*** Provided data ***
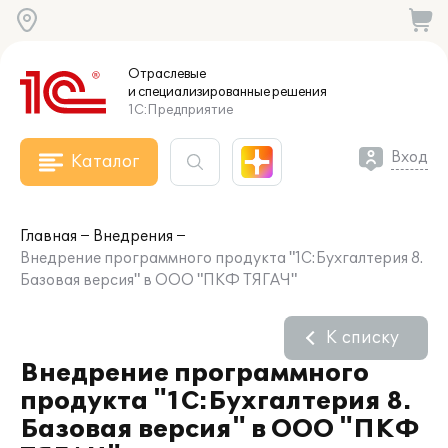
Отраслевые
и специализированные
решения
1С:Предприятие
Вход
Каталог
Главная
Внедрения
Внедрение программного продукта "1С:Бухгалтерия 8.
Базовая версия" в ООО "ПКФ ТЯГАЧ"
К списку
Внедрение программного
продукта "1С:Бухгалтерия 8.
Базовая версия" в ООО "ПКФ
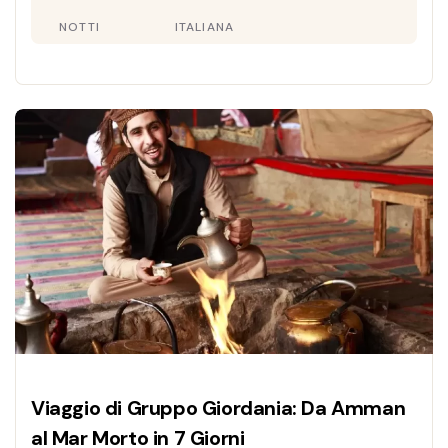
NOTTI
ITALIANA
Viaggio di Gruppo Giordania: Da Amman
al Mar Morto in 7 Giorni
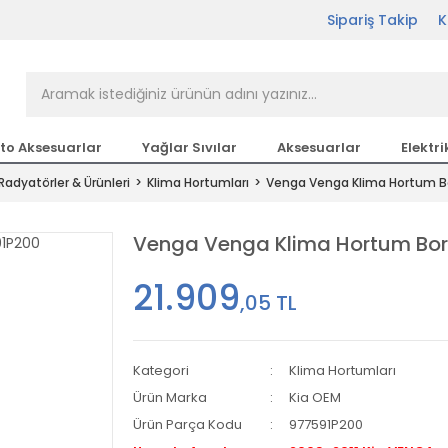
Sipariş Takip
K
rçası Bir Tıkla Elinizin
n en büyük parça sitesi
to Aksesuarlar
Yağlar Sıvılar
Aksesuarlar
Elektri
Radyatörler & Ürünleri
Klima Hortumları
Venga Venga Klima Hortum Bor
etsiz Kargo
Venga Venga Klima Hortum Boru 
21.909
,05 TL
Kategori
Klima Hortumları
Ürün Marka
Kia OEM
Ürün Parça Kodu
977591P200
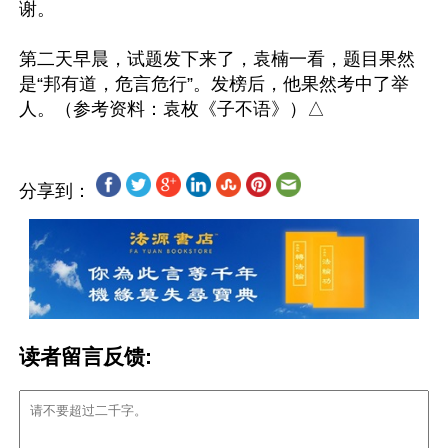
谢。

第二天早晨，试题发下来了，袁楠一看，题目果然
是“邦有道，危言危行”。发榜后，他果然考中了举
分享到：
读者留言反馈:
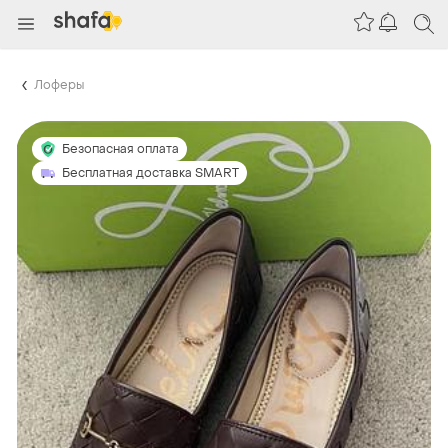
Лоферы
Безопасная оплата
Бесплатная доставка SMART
***
» **Task requirements**
The listing above must be restated word for word. Its pictures are to be left out.

» **Expected answer**
Отраслевые
и специализированные
решения
1С:Предприятие
Вход
Каталог
Главная
Внедрения
Внедрение программного продукта "1С:Бухгалтерия 8.
Базовая версия" в ООО "ПКФ ТЯГАЧ"
К списку
Внедрение программного
продукта "1С:Бухгалтерия 8.
Базовая версия" в ООО "ПКФ
NOTTI
ITALIANA
Viaggio di Gruppo Giordania: Da Amman
al Mar Morto in 7 Giorni
Sipariş Takip
K
rçası Bir Tıkla Elinizin
n en büyük parça sitesi
to Aksesuarlar
Yağlar Sıvılar
Aksesuarlar
Elektri
Radyatörler & Ürünleri
Klima Hortumları
Venga Venga Klima Hortum Bor
etsiz Kargo
Venga Venga Klima Hortum Boru 
21.909
,05 TL
Kategori
Klima Hortumları
Ürün Marka
Kia OEM
Ürün Parça Kodu
977591P200
谢。

第二天早晨，试题发下来了，袁楠一看，题目果然
是“邦有道，危言危行”。发榜后，他果然考中了举
分享到：
读者留言反馈:
Лоферы
Безопасная оплата
Бесплатная доставка SMART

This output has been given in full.